Saved entries:

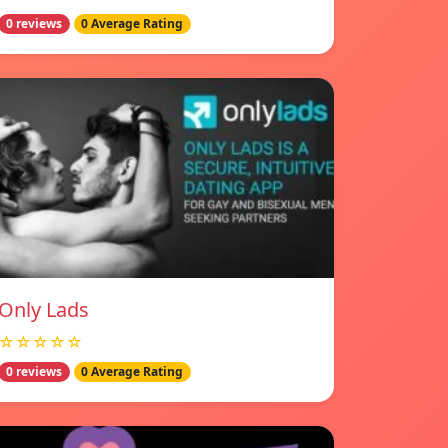
0 reviews
0 Average Rating
Only Lads
☆☆☆☆☆
0 reviews
0 Average Rating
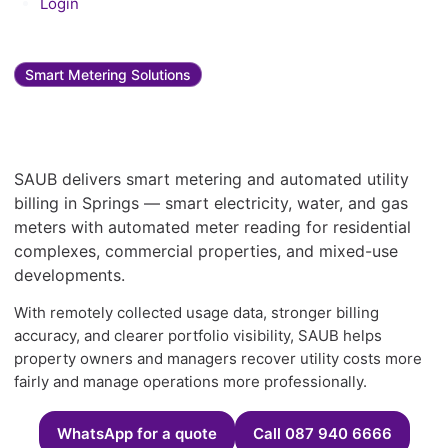
Login
Smart Metering Solutions
Smart metering and utility
bill management in Springs
SAUB delivers smart metering and automated utility
billing in Springs — smart electricity, water, and gas
meters with automated meter reading for residential
complexes, commercial properties, and mixed-use
developments.
With remotely collected usage data, stronger billing
accuracy, and clearer portfolio visibility, SAUB helps
property owners and managers recover utility costs more
fairly and manage operations more professionally.
WhatsApp for a quote
Call 087 940 6666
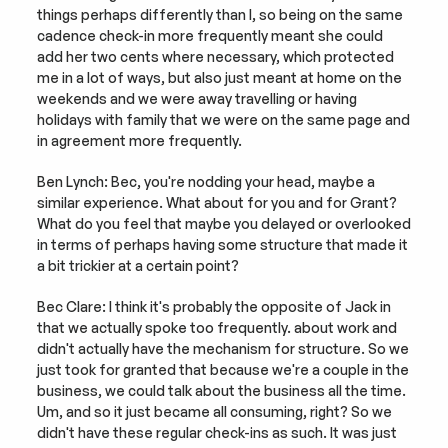
things perhaps differently than I, so being on the same 
cadence check-in more frequently meant she could 
add her two cents where necessary, which protected 
me in a lot of ways, but also just meant at home on the 
weekends and we were away travelling or having 
holidays with family that we were on the same page and 
in agreement more frequently.
Ben Lynch: Bec, you're nodding your head, maybe a 
similar experience. What about for you and for Grant? 
What do you feel that maybe you delayed or overlooked 
in terms of perhaps having some structure that made it 
a bit trickier at a certain point?
Bec Clare: I think it's probably the opposite of Jack in 
that we actually spoke too frequently. about work and 
didn't actually have the mechanism for structure. So we 
just took for granted that because we're a couple in the 
business, we could talk about the business all the time. 
Um, and so it just became all consuming, right? So we 
didn't have these regular check-ins as such. It was just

> [Directions for this task]: Starting with the first line of the data above and ending with the line containing "just took for", please restate every line exactly, leaving images out.

> [Response for this exercise]:
0 reviews
0 Average Rating
Only Lads
☆☆☆☆☆
0 reviews
0 Average Rating
Login
Smart Metering Solutions
Smart metering and utility
bill management in Springs
SAUB delivers smart metering and automated utility
billing in Springs — smart electricity, water, and gas
meters with automated meter reading for residential
complexes, commercial properties, and mixed-use
developments.
With remotely collected usage data, stronger billing
accuracy, and clearer portfolio visibility, SAUB helps
property owners and managers recover utility costs more
fairly and manage operations more professionally.
WhatsApp for a quote
Call 087 940 6666
things perhaps differently than I, so being on the same 
cadence check-in more frequently meant she could 
add her two cents where necessary, which protected 
me in a lot of ways, but also just meant at home on the 
weekends and we were away travelling or having 
holidays with family that we were on the same page and 
in agreement more frequently.
Ben Lynch: Bec, you're nodding your head, maybe a 
similar experience. What about for you and for Grant? 
What do you feel that maybe you delayed or overlooked 
in terms of perhaps having some structure that made it 
a bit trickier at a certain point?
Bec Clare: I think it's probably the opposite of Jack in 
that we actually spoke too frequently. about work and 
didn't actually have the mechanism for structure. So we 
just took for granted that because we're a couple in the 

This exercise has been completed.